Olhar de rápida luz, uma íris se encontra em outra, a mão coçando o gatilho, ele não brinca, nunca brincou, cansou de ser chamado de vagabundo, vagabunda é ela, esta vaca e o touro grita junto com a multidão enfurecida que já vê a espada agitar-se ao alto, em palmas e sapatos batendo e mulheres em agonia à espera do espeto final, estendidas em atrozes leitos, amarradas dos pés à cabeça, balançando genuínas ancas em murmúrio festivo enquanto a hora da lança se aproxima, nos gemidos dela que se esvai em sangue pois rompeu a bolsa, ela se lembra de seu bom pai e pensa, meu deus, não me abandones nesta hora, nesta hora que eu mais preciso de ti, não me abandones, pois esta criatura que nasce de mim, de ti nasce, em mim vive e em ti viverá, mesmo quando eu me for, para sempre, amém, e ela se contorce em nova convulsa alegria, que prenuncia a tempestade próxima, ele enquanto isto, observa as nervuras do teto baixo, o mesmo que vê a moça despudorada em seu andar, depois do jantar, quando ela observa os transeuntes, ela que jamais se furtou a uma folga, hoje sente solidão, pois todas se foram, ela sabe, meu pai, quantas são suas moradas, e tantos são os segredos que ela mostrou ao mar e à terra, ela que sabe que um dia já se foi, outros virão e em paz, ela sabe, ele também, que somos todos feitos de barro e sal, todos irremediavelmente mortais, simples mortais comuns, simples degredados em uma Terra estranha, estrangeiros em um Universo em mutação, enquanto resfolega e balbucia coisas incoerentes ele lhe aperta as ancas, ela se esvai em êxtase, ele levanta a espada, será um dia, meu Deus, será que um dia ela descerá em vão, não encontrando a cabeça do touro exposta, será meu Deus um dia, que ela encontrará afinal seu repouso na doce areia que se molha de sangue e lágrimas, será meu deus, que nesta arena não se confundirão sumos, perfumes, aromas, hálitos, fedores, essências, fragrâncias, meu deus, será que ainda não estou aqui, ou será que já estou?
Supremo fracasso, a morte.
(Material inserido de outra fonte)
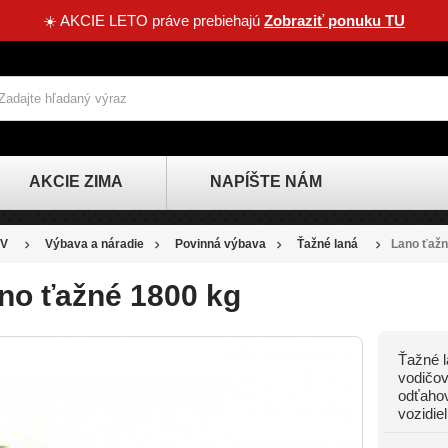
☀️ AKCIE LETO práve prebiehajú
Zobraziť ponuku TU
AKCIE ZIMA
NAPÍŠTE NÁM
V
Výbava a náradie
Povinná výbava
Ťažné laná
Lano ťažn
no ťažné 1800 kg
Ťažné l
vodičov
odťahov
vozidie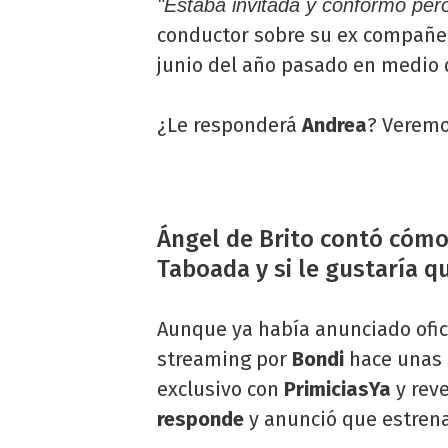
"Estaba invitada y conformó per
conductor sobre su ex compañer
junio del año pasado en medio 
¿Le responderá
Andrea
? Veremo
Ángel de Brito contó cómo
Taboada y si le gustaría q
Aunque ya había anunciado ofi
streaming por
Bondi
hace unas
exclusivo con
PrimiciasYa
y rev
responde
y anunció que estrena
Suprema rendição. Necessária? Não, não é. Simples rendição ao eterno, ao insuspeito, ao mais temido, ao mais recôndito medo. Não adiantará nada, mesmo, sejamos realistas!!!! Aguardemos solenes a hora de nossa mais esperada das horas. Agora tenho de terminar enfim, pois todos vieram e me levam ao Abismo. Todos sempre me esperaram e me levaram ao Abismo, e são tantos os abismos desse todo mundo, são tantos quantos são os olhos que me fitam apavorados e me seguem à distância, rememorando os partos doridos, os suores insones, a vida alquebrada, eu me sinto meio profano, me sinto sem medo, injusto seria dizer o contrário. Sinto-me vazio, impuro e eclipsado, mas as mãos me puxam, sou do Abismo agora e já não me agarro enfim às margens do Oculto véu, não mais me importo, pois as mãos que me afagam são as mesmas que eu fiz, à minha imagem e semelhança. São os dedos que eu mesmo criei e num pavoroso gesto, me chamam ao caminho que eu próprio devo ter vislumbrado, num dia de minha infância, eu sei, mas que custo a acreditar, agora que parto. Um piano velho faz contraponto, a sombra e a fuligem, a luz no meio do teto, eu parto sim, mas vou aos poucos, eu parto e deixo minha indelével marca para vocês que me provaram afinal: Sou humano, como todos vocês, sou demasiado humano, enfim, sou demasiado, até mais tarde.